The episode starts with Christopher's girlfriend Kelli (with an "I," natch) telling him that she is carrying a little gangster in her tummy. She's in a panic when she tells him. "I'm sorry I told you to take off the rubber," she says, sending a bone curdling jolt through every single guy watching the episode as one of the worst things you can hear after "I like you as a friend" and "You better get yourself tested." Christopher isn't mad however. He's happy. So happy that he asks her to get married right then and there. Go down to Atlantic City and make a day of it, he tells her. Perhaps they can get married at the fabulous Trump Taj Mahal, where getting a quickie marriage is a 30 BILLION DOLLAR INDUSTRY!

Over on the other side of this northern Jersey town they call home, Paulie and Patsy (not the best name for a gangster if you ask me. It's like naming a chef Salmonella) are meeting with the priest about the upcoming Feast of St. Elzear. The usual priest, however, is out sick and they have to deal with Father Jose, who shakes them down for a 50 grand "contribution" as opposed to the usual 10 grand. Paulie, being Paulie, refuses, forcing Father Jose to not allow them to use the golden hat, the traditional headpiece for the statue of St. Elzear. Because if Jesus taught us anything, it's to wear more gold hats. I think he might have said some stuff about poor people but mostly it was about gold hats.

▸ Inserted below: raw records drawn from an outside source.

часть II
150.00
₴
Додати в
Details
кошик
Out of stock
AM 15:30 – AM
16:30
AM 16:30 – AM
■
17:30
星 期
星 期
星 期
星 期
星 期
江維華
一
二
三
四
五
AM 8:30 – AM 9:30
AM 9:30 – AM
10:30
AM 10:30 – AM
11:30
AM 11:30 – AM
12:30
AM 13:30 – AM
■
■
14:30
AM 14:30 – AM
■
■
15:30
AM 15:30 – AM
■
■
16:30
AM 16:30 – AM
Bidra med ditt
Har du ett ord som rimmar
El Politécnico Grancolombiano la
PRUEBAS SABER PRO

At the Bada Bing, Chris is there to share his joy in the holy sacrament of marriage next to some coked out strippers. Tony and the gang are all happy for him and even order some nice Cristal. "Just water for me. My son'll be my strength," he tells them. See, when the temptations of whether or not to do heroin or kill a snitch come over him, he will look to his son to show him the way. Just like sg-dub and baby-dub. Tony then tells him he has some business in Pennsylvania and he needs him along for backup.

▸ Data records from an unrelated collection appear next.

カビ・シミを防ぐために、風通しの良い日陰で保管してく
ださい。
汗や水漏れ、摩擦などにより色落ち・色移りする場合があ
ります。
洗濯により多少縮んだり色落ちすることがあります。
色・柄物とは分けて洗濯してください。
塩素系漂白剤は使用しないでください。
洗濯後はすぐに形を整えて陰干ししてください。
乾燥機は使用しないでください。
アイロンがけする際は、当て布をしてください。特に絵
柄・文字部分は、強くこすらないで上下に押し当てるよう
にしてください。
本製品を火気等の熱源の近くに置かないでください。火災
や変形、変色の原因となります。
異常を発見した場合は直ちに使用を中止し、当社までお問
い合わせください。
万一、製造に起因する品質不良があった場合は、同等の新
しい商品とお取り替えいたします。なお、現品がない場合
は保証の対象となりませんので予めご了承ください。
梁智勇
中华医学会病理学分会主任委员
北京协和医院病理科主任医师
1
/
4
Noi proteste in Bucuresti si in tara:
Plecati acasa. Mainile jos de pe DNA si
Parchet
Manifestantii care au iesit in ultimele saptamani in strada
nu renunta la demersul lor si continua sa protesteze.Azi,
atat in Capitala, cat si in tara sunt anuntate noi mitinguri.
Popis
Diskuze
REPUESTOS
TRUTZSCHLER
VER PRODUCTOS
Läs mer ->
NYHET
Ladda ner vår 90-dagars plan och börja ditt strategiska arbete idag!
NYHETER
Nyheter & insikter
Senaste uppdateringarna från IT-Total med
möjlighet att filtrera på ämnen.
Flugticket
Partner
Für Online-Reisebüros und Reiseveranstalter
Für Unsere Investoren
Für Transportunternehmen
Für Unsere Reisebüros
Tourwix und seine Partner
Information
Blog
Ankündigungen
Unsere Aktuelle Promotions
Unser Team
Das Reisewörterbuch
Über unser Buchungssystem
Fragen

Sopranos-05-07-06b.jpgThat night after Tony and Christopher finish up their business in Penn, they get lost on the way home. "Are we point .7 miles past route 62 yet?" Christopher says as he's looking at his printed out directions. They decide to take a quick piss stop (get it?) next to a restaurant. While Tony is relieving himself he notices some commotion in the back of the restaurant. Some bikers are lifting crates of wine out the back. This gives Tony an idea. They decide to go a little old school and drive up when the bikers are inside and steal some of the wine for themselves. When the bikers come out and see them, Christopher pulls a gun on them and tells them to drop to the ground. "You're messing with the Vipers, man!" one of them tells him. This made me laugh out loud, or "LOL" as the kids say these days. After a brief gun battle ensues in which Christopher drops one of them, they stop off at a local restaurant to revel in their glory.

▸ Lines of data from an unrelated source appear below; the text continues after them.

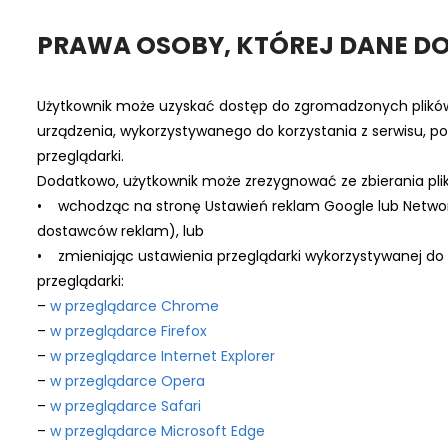
PRAWA OSOBY, KTÓREJ DANE D
Użytkownik może uzyskać dostęp do zgromadzonych plików 
urządzenia, wykorzystywanego do korzystania z serwisu, po
przeglądarki.
Dodatkowo, użytkownik może zrezygnować ze zbierania pli
• wchodząc na stronę Ustawień reklam Google lub Network 
dostawców reklam), lub
• zmieniając ustawienia przeglądarki wykorzystywanej do k
przeglądarki:
–
w przeglądarce Chrome
–
w przeglądarce Firefox
–
w przeglądarce Internet Explorer
–
w przeglądarce Opera
–
w przeglądarce Safari
–
w przeglądarce Microsoft Edge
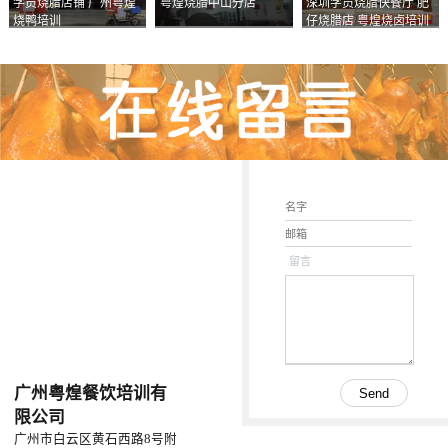
学员烧腊店铺 广州粤煌
粤煌烧腊中山分店
深圳学员烧腊快餐厅 肥
烧鸭培训
仔烧腊店 粤煌烧卤培训
学校
留言
广州粤煌餐饮培训有
限公司
广州市白云区黄石西路8号附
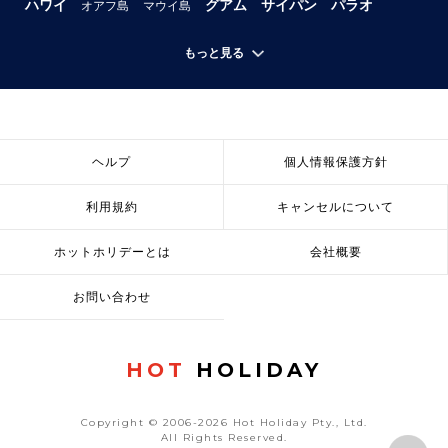
ハワイ
グアム
サイパン
パラオ
オアフ島
マウイ島
もっと見る
ヘルプ
個人情報保護方針
利用規約
キャンセルについて
ホットホリデーとは
会社概要
お問い合わせ
HOT
HOLIDAY
Copyright © 2006-2026 Hot Holiday Pty., Ltd.
All Rights Reserved.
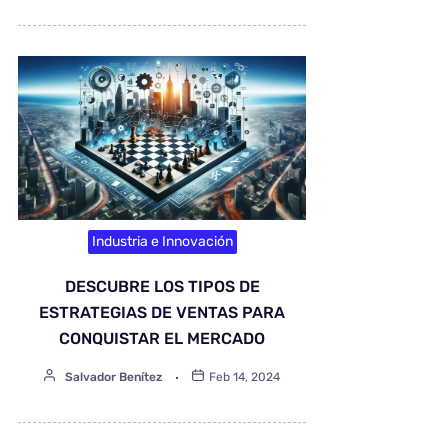
Industria e Innovación
DESCUBRE LOS TIPOS DE
ESTRATEGIAS DE VENTAS PARA
CONQUISTAR EL MERCADO
Salvador Benítez
Feb 14, 2024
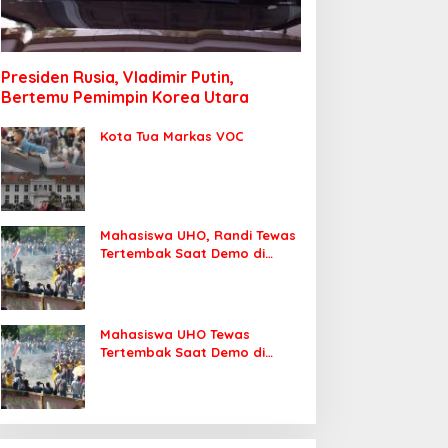
Presiden Rusia, Vladimir Putin,
Bertemu Pemimpin Korea Utara
Kota Tua Markas VOC
Mahasiswa UHO, Randi Tewas
Tertembak Saat Demo di
DPRD Sultra
Mahasiswa UHO Tewas
Tertembak Saat Demo di
Kendari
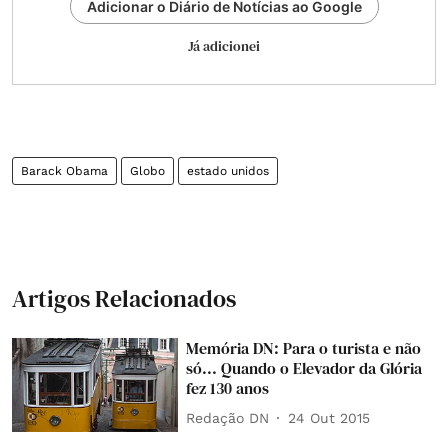
Adicionar o Diário de Notícias ao Google
Já adicionei
Barack Obama
Globo
estado unidos
Artigos Relacionados
Memória DN: Para o turista e não
só... Quando o Elevador da Glória
fez 130 anos
Redação DN
24 Out 2015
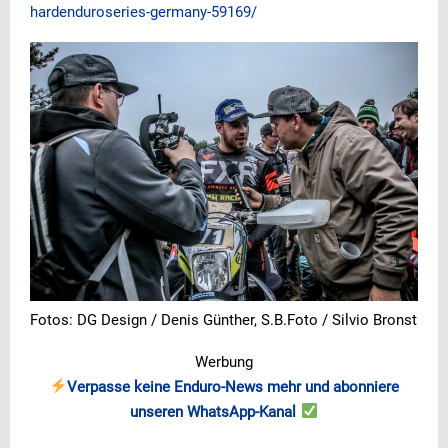
hardenduroseries-germany-59169/
Fotos: DG Design / Denis Günther, S.B.Foto / Silvio Bronst
Werbung
Verpasse keine Enduro-News mehr und abonniere
unseren WhatsApp-Kanal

While eating dinner Tony is savoring the wine they just stole while Christopher is eyeing it like a baby eyes his momma's teat. "I miss it sometimes," he says, with ironic understatement. Then we get the typical alcoholic's reasoning "I just need to set limits for myself." Tony pours him a nice glass of wine. "You know some on the other side consider wine food," he says. "The other side?" You mean Yoda and Obi-Wan consider wine food? I did not know that.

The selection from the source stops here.